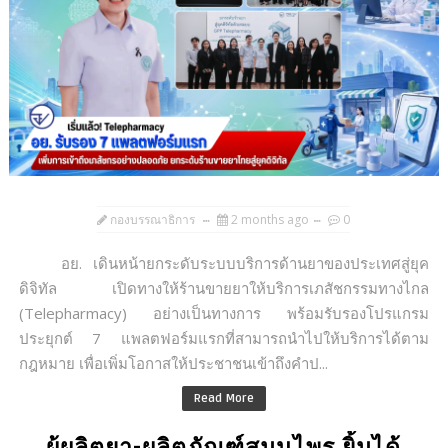
กองบรรณาธิการ
2 months ago
0
อย. เดินหน้ายกระดับระบบบริการด้านยาของประเทศสู่ยุค
ดิจิทัล เปิดทางให้ร้านขายยาให้บริการเภสัชกรรมทางไกล
(Telepharmacy) อย่างเป็นทางการ พร้อมรับรองโปรแกรม
ประยุกต์ 7 แพลตฟอร์มแรกที่สามารถนำไปให้บริการได้ตาม
กฎหมาย เพื่อเพิ่มโอกาสให้ประชาชนเข้าถึงคำป...
Read More
ผู้ผลิตยา-ผลิตภัณฑ์สมุนไพร ยิ้มได้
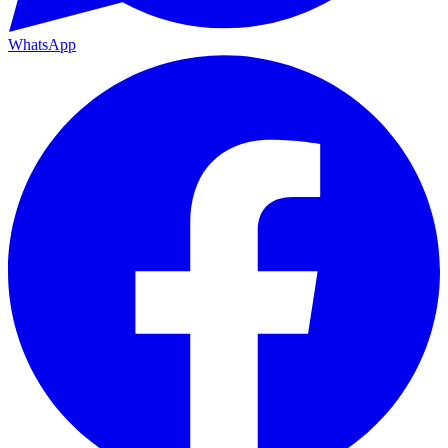
WhatsApp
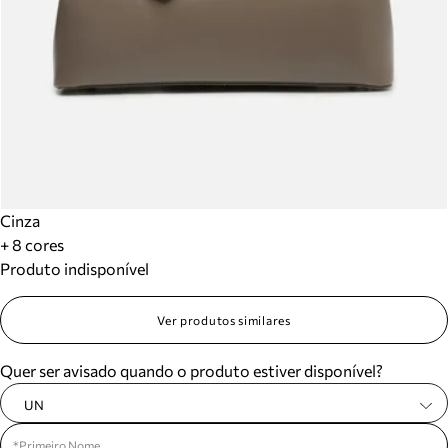
Cinza
+ 8 cores
Produto indisponível
Ver produtos similares
Quer ser avisado quando o produto estiver disponível?
UN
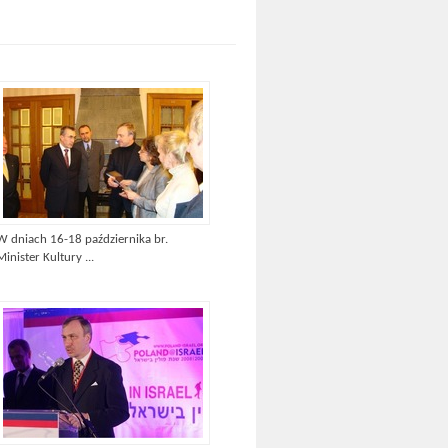
W dniach 16-18 października br.
Minister Kultury ...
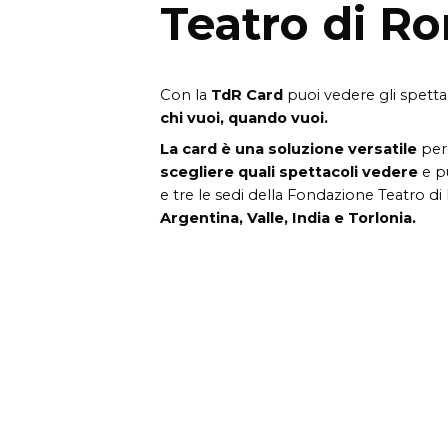
Teatro di R
Con la
TdR Card
puoi vedere gli spetta
chi vuoi, quando vuoi.
La card è una soluzione versatile
per
scegliere quali spettacoli vedere
e pu
e tre le sedi della Fondazione Teatro d
Argentina, Valle, India e Torlonia.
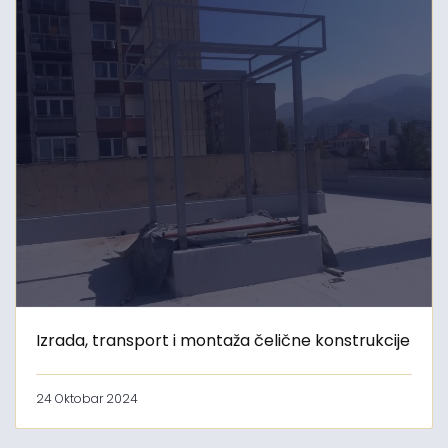
Izrada, transport i montaža čelične konstrukcije
24 Oktobar 2024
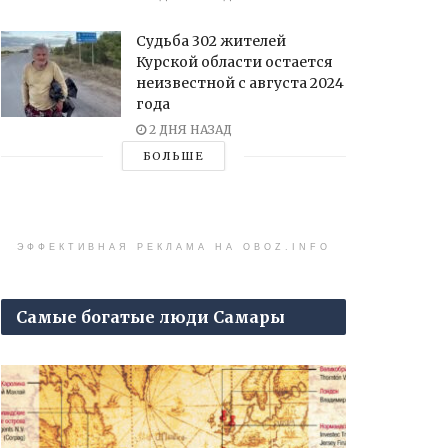
Судьба 302 жителей
Курской области остается
неизвестной с августа 2024
года
2 ДНЯ НАЗАД
БОЛЬШЕ
ЭФФЕКТИВНАЯ РЕКЛАМА НА OBOZ.INFO
Самые богатые люди Самары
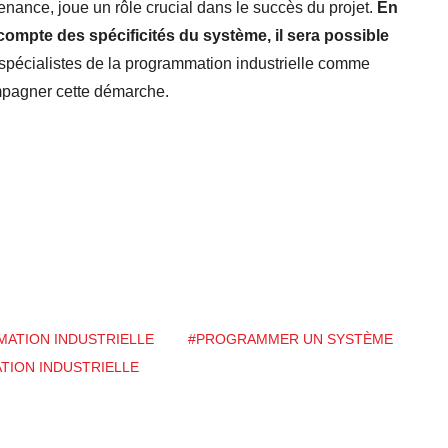
nance, joue un rôle crucial dans le succès du projet.
En
compte des spécificités du système, il
sera
possible
pécialistes de la programmation industrielle comme
mpagner cette démarche.
ATION INDUSTRIELLE
#PROGRAMMER UN SYSTÈME
TION INDUSTRIELLE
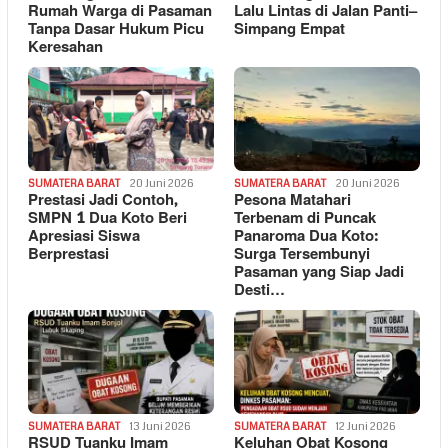
Rumah Warga di Pasaman
Lalu Lintas di Jalan Panti–
Tanpa Dasar Hukum Picu
Simpang Empat
Keresahan
SUMATERA BARAT
20 Juni 2026
SUMATERA BARAT
20 Juni 2026
Prestasi Jadi Contoh,
Pesona Matahari
SMPN 1 Dua Koto Beri
Terbenam di Puncak
Apresiasi Siswa
Panaroma Dua Koto:
Berprestasi
Surga Tersembunyi
Pasaman yang Siap Jadi
Desti…
SUMATERA BARAT
13 Juni 2026
SUMATERA BARAT
12 Juni 2026
RSUD Tuanku Imam
Keluhan Obat Kosong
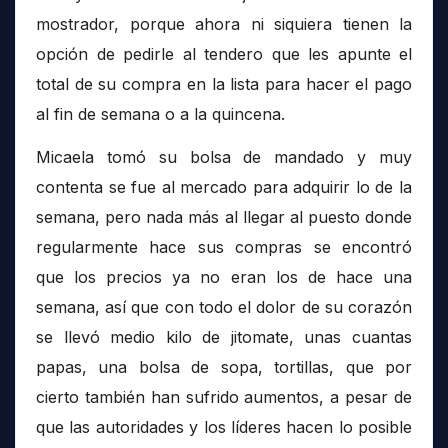
mostrador, porque ahora ni siquiera tienen la
opción de pedirle al tendero que les apunte el
total de su compra en la lista para hacer el pago
al fin de semana o a la quincena.
Micaela tomó su bolsa de mandado y muy
contenta se fue al mercado para adquirir lo de la
semana, pero nada más al llegar al puesto donde
regularmente hace sus compras se encontró
que los precios ya no eran los de hace una
semana, así que con todo el dolor de su corazón
se llevó medio kilo de jitomate, unas cuantas
papas, una bolsa de sopa, tortillas, que por
cierto también han sufrido aumentos, a pesar de
que las autoridades y los líderes hacen lo posible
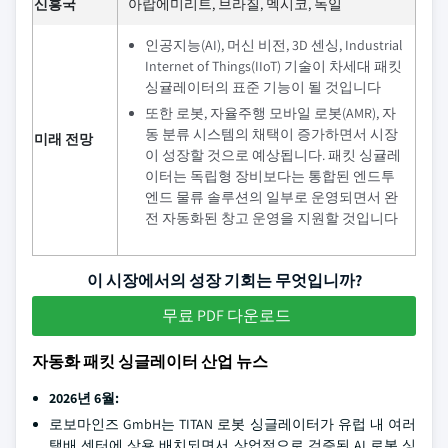
신흥국
아랍에미리트, 브라질, 멕시코, 독일
인공지능(AI), 머신 비전, 3D 센싱, Industrial
Internet of Things(IIoT) 기술이 차세대 패킷
싱귤레이터의 표준 기능이 될 것입니다
또한 로봇, 자율주행 모바일 로봇(AMR), 자
동 분류 시스템의 채택이 증가하면서 시장
미래 전망
이 성장할 것으로 예상됩니다. 패킷 싱귤레
이터는 독립형 장비보다는 통합된 엔드투
엔드 물류 솔루션의 일부로 운영되면서 완
전 자동화된 창고 운영을 지원할 것입니다
이 시장에서의 성장 기회는 무엇입니까?
무료 PDF 다운로드
자동화 패킷 싱글레이터 산업 뉴스
2026년 6월:
로보마인즈 GmbH는 TITAN 로봇 싱글레이터가 유럽 내 여러
택배 센터에 상용 배치되면서 상업적으로 검증된 AI 로봇 싱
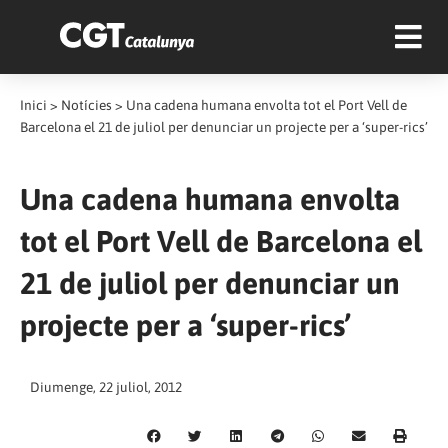
Inici
>
Notícies
>
Una cadena humana envolta tot el Port Vell de
Barcelona el 21 de juliol per denunciar un projecte per a ‘super-rics’
Una cadena humana envolta
tot el Port Vell de Barcelona el
21 de juliol per denunciar un
projecte per a ‘super-rics’
Diumenge, 22 juliol, 2012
★ ★ ★ ★ ★ ★ ★
An exact copy of the listing above, minus its pictures, is what is needed here.

### ANSWER TO THIS TASK
กองบรรณาธิการ
2 months ago
0
อย. เดินหน้ายกระดับระบบบริการด้านยาของประเทศสู่ยุค
ดิจิทัล เปิดทางให้ร้านขายยาให้บริการเภสัชกรรมทางไกล
(Telepharmacy) อย่างเป็นทางการ พร้อมรับรองโปรแกรม
ประยุกต์ 7 แพลตฟอร์มแรกที่สามารถนำไปให้บริการได้ตาม
กฎหมาย เพื่อเพิ่มโอกาสให้ประชาชนเข้าถึงคำป...
Read More
ผู้ผลิตยา-ผลิตภัณฑ์สมุนไพร ยิ้มได้
WhatsApp
Cinza
+ 8 cores
Produto indisponível
Ver produtos similares
Quer ser avisado quando o produto estiver disponível?
UN
W dniach 16-18 października br.
Minister Kultury ...
Teatro di R
Con la
TdR Card
puoi vedere gli spetta
chi vuoi, quando vuoi.
La card è una soluzione versatile
per
scegliere quali spettacoli vedere
e pu
e tre le sedi della Fondazione Teatro d
Argentina, Valle, India e Torlonia.
Izrada, transport i montaža čelične konstrukcije
24 Oktobar 2024
Судьба 302 жителей
Курской области остается
неизвестной с августа 2024
года
2 ДНЯ НАЗАД
БОЛЬШЕ
ЭФФЕКТИВНАЯ РЕКЛАМА НА OBOZ.INFO
Самые богатые люди Самары
nance, joue un rôle crucial dans le succès du projet.
En
compte des spécificités du système, il
sera
possible
pécialistes de la programmation industrielle comme
mpagner cette démarche.
ATION INDUSTRIELLE
#PROGRAMMER UN SYSTÈME
TION INDUSTRIELLE
Rumah Warga di Pasaman
Lalu Lintas di Jalan Panti–
Tanpa Dasar Hukum Picu
Simpang Empat
Keresahan
SUMATERA BARAT
20 Juni 2026
SUMATERA BARAT
20 Juni 2026
Prestasi Jadi Contoh,
Pesona Matahari
SMPN 1 Dua Koto Beri
Terbenam di Puncak
Apresiasi Siswa
Panaroma Dua Koto:
Berprestasi
Surga Tersembunyi
Pasaman yang Siap Jadi
Desti…
SUMATERA BARAT
13 Juni 2026
SUMATERA BARAT
12 Juni 2026
RSUD Tuanku Imam
Keluhan Obat Kosong
mostrador, porque ahora ni siquiera tienen la
opción de pedirle al tendero que les apunte el
total de su compra en la lista para hacer el pago
al fin de semana o a la quincena.
Micaela tomó su bolsa de mandado y muy
contenta se fue al mercado para adquirir lo de la
semana, pero nada más al llegar al puesto donde
regularmente hace sus compras se encontró
que los precios ya no eran los de hace una
semana, así que con todo el dolor de su corazón
se llevó medio kilo de jitomate, unas cuantas
papas, una bolsa de sopa, tortillas, que por
cierto también han sufrido aumentos, a pesar de
que las autoridades y los líderes hacen lo posible
신흥국
아랍에미리트, 브라질, 멕시코, 독일
인공지능(AI), 머신 비전, 3D 센싱, Industrial
Internet of Things(IIoT) 기술이 차세대 패킷
싱귤레이터의 표준 기능이 될 것입니다
또한 로봇, 자율주행 모바일 로봇(AMR), 자
동 분류 시스템의 채택이 증가하면서 시장
미래 전망
이 성장할 것으로 예상됩니다. 패킷 싱귤레
이터는 독립형 장비보다는 통합된 엔드투
엔드 물류 솔루션의 일부로 운영되면서 완
전 자동화된 창고 운영을 지원할 것입니다
이 시장에서의 성장 기회는 무엇입니까?
무료 PDF 다운로드
자동화 패킷 싱글레이터 산업 뉴스
2026년 6월:
로보마인즈 GmbH는 TITAN 로봇 싱글레이터가 유럽 내 여러
택배 센터에 상용 배치되면서 상업적으로 검증된 AI 로봇 싱
Inici
>
Notícies
>
Una cadena humana envolta tot el Port Vell de
Barcelona el 21 de juliol per denunciar un projecte per a ‘super-rics’
Una cadena humana envolta
tot el Port Vell de Barcelona el
21 de juliol per denunciar un
projecte per a ‘super-rics’
Diumenge, 22 juliol, 2012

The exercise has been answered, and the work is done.